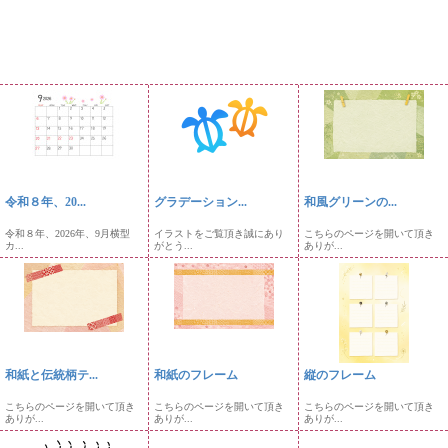
令和８年、20...
グラデーション...
和風グリーンの...
令和８年、2026年、9月横型
イラストをご覧頂き誠にあり
こちらのページを開いて頂き
カ...
がとう...
ありが...
和紙と伝統柄テ...
和紙のフレーム
縦のフレーム
こちらのページを開いて頂き
こちらのページを開いて頂き
こちらのページを開いて頂き
ありが...
ありが...
ありが...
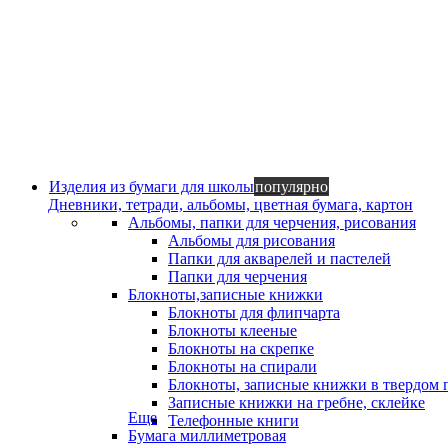
Изделия из бумаги для школы
популярно
Дневники, тетради, альбомы, цветная бумага, картон
Альбомы, папки для черчения, рисования
Альбомы для рисования
Папки для акварелей и пастелей
Папки для черчения
Блокноты,записные книжки
Блокноты для флипчарта
Блокноты клееные
Блокноты на скрепке
Блокноты на спирали
Блокноты, записные книжки в твердом 
Записные книжки на гребне, склейке
Еще
Телефонные книги
Бумага миллиметровая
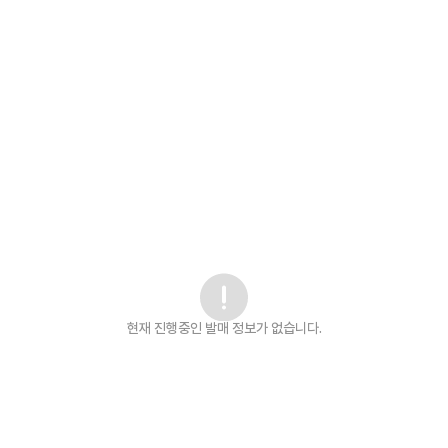
현재 진행중인 발매
정보가 없습니다.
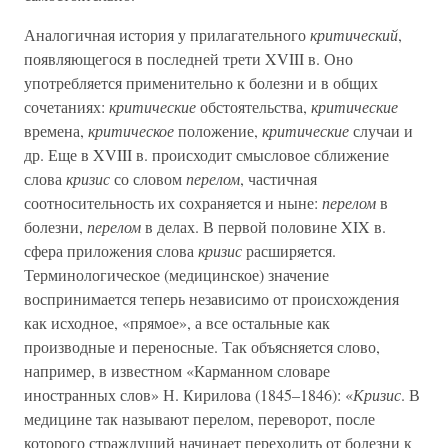
Аналогичная история у прилагательного
критический
,
появляющегося в последней трети XVIII в. Оно
употребляется применительно к болезни и в общих
сочетаниях:
критические
обстоятельства,
критические
времена,
критическое
положение,
критические
случаи и
др. Еще в XVIII в. происходит смысловое сближение
слова
кризис
со словом
перелом
, частичная
соотносительность их сохраняется и ныне:
перелом
в
болезни,
перелом
в делах. В первой половине XIX в.
сфера приложения слова
кризис
расширяется.
Терминологическое (медицинское) значение
воспринимается теперь независимо от происхождения
как исходное, «прямое», а все остальные как
производные и переносные. Так объясняется слово,
например, в известном «Карманном словаре
иностранных слов» Н. Кирилова (1845–1846): «
Кризис
. В
медицине так называют перелом, переворот, после
которого страждущий начинает переходить от болезни к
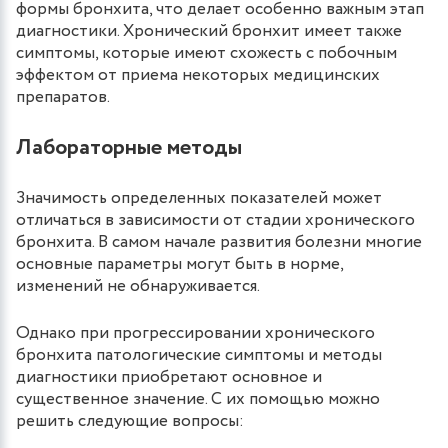
формы бронхита, что делает особенно важным этап
диагностики. Хронический бронхит имеет также
симптомы, которые имеют схожесть с побочным
эффектом от приема некоторых медицинских
препаратов.
Лабораторные методы
Значимость определенных показателей может
отличаться в зависимости от стадии хронического
бронхита. В самом начале развития болезни многие
основные параметры могут быть в норме,
изменений не обнаруживается.
Однако при прогрессировании хронического
бронхита патологические симптомы и методы
диагностики приобретают основное и
существенное значение. С их помощью можно
решить следующие вопросы:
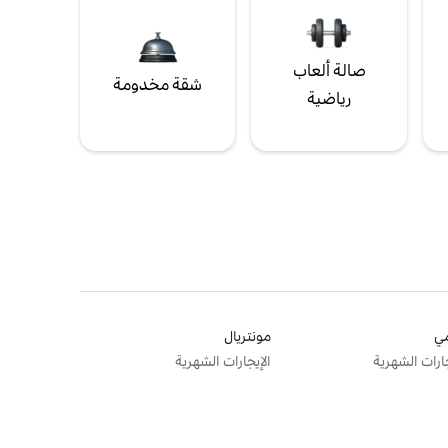
صالة ألعاب
شقة مخدومة
رياضية
ي
مونتريال
جارات الشهرية
الإيجارات الشهرية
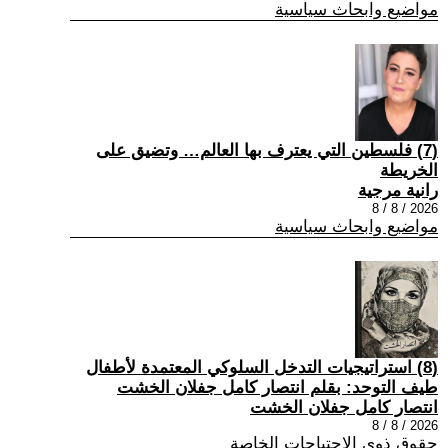
مواضيع وابحاث سياسية
(7) فلسطين التي يعترف بها العالم… وتضيق على
الخريطة
رانية مرجية
2026 / 8 / 8
مواضيع وابحاث سياسية
(8) استراتيجيات التدخل السلوكي المعتمدة لأطفال
طيف التوحد: بقلم انتصار كامل جفلان الخشت
انتصار كامل جفلان الخشت
2026 / 8 / 8
حقوق ذوي الاحتياجات الخاصة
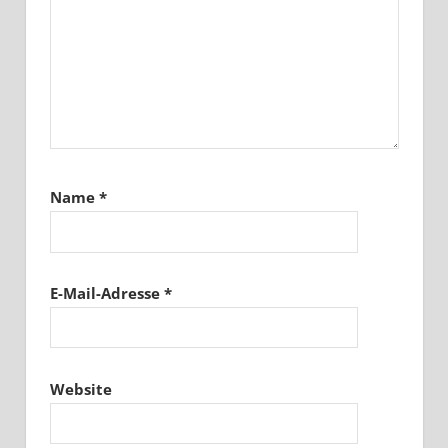
Name
*
E-Mail-Adresse
*
Website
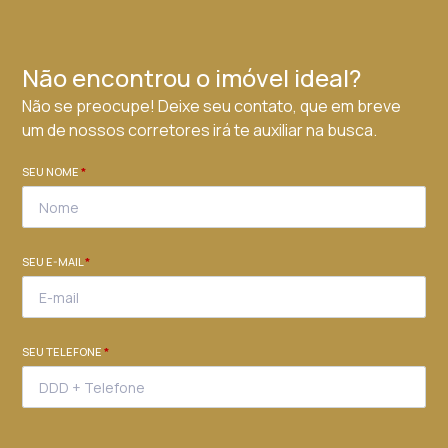
Não encontrou o imóvel ideal?
Não se preocupe! Deixe seu contato, que em breve
um de nossos corretores irá te auxiliar na busca.
SEU NOME
*
SEU E-MAIL
*
SEU TELEFONE
*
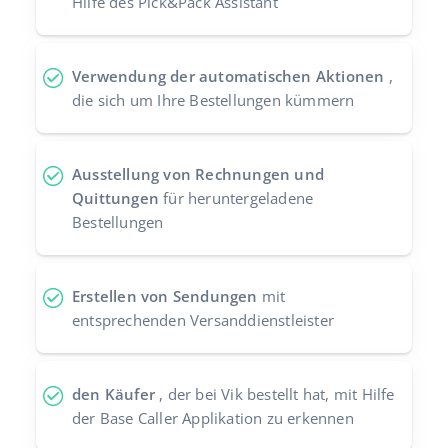
Hilfe des Pick&Pack Assistant
Verwendung der automatischen Aktionen
,
die sich um Ihre Bestellungen kümmern
Ausstellung von Rechnungen und
Quittungen
für heruntergeladene
Bestellungen
Erstellen von Sendungen
mit
entsprechenden Versanddienstleister
den Käufer
, der bei Vik bestellt hat, mit Hilfe
der Base Caller Applikation zu erkennen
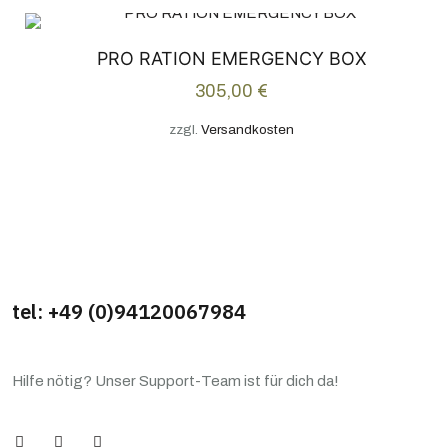
PRO RATION EMERGENCY BOX
305,00
€
zzgl.
Versandkosten
tel: +49 (0)94120067984
Hilfe nötig? Unser Support-Team ist für dich da!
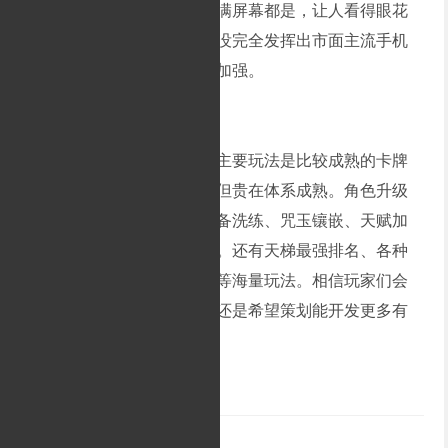
出色，人物技能特效炫酷，满屏幕都是，让人看得眼花
缭乱。不过在我看来，它还没完全发挥出市面主流手机
的性能，希望正式版能有所加强。
《七人传奇：英雄集结》主要玩法是比较成熟的卡牌
对战模式，虽然有点老套，但贵在体系成熟。角色升级
进阶、觉醒、技能升级，装备洗练、咒玉镶嵌、天赋加
点等角色养成要素都很齐全。还有天梯最强排名、各种
特殊试炼以及公会社交系统等海量玩法。相信玩家们会
和我一样沉迷其中，不过我还是希望策划能开发更多有
趣的新玩法。
相关攻略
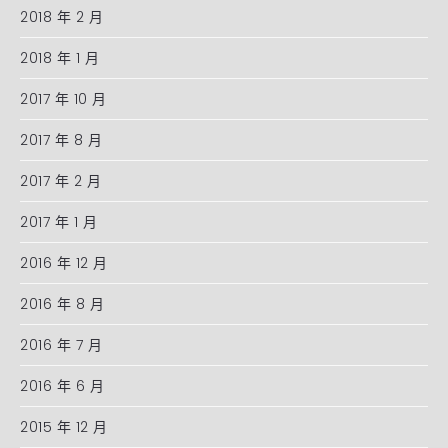
2018 年 2 月
2018 年 1 月
2017 年 10 月
2017 年 8 月
2017 年 2 月
2017 年 1 月
2016 年 12 月
2016 年 8 月
2016 年 7 月
2016 年 6 月
2015 年 12 月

========

Search the records for the string "Hilfe" and, wherever a line contains it, please copy that line.

Hilfe des Pick&Pack Assistant
, der bei Vik bestellt hat, mit Hilfe
Hilfe nötig? Unser Support-Team ist für dich da!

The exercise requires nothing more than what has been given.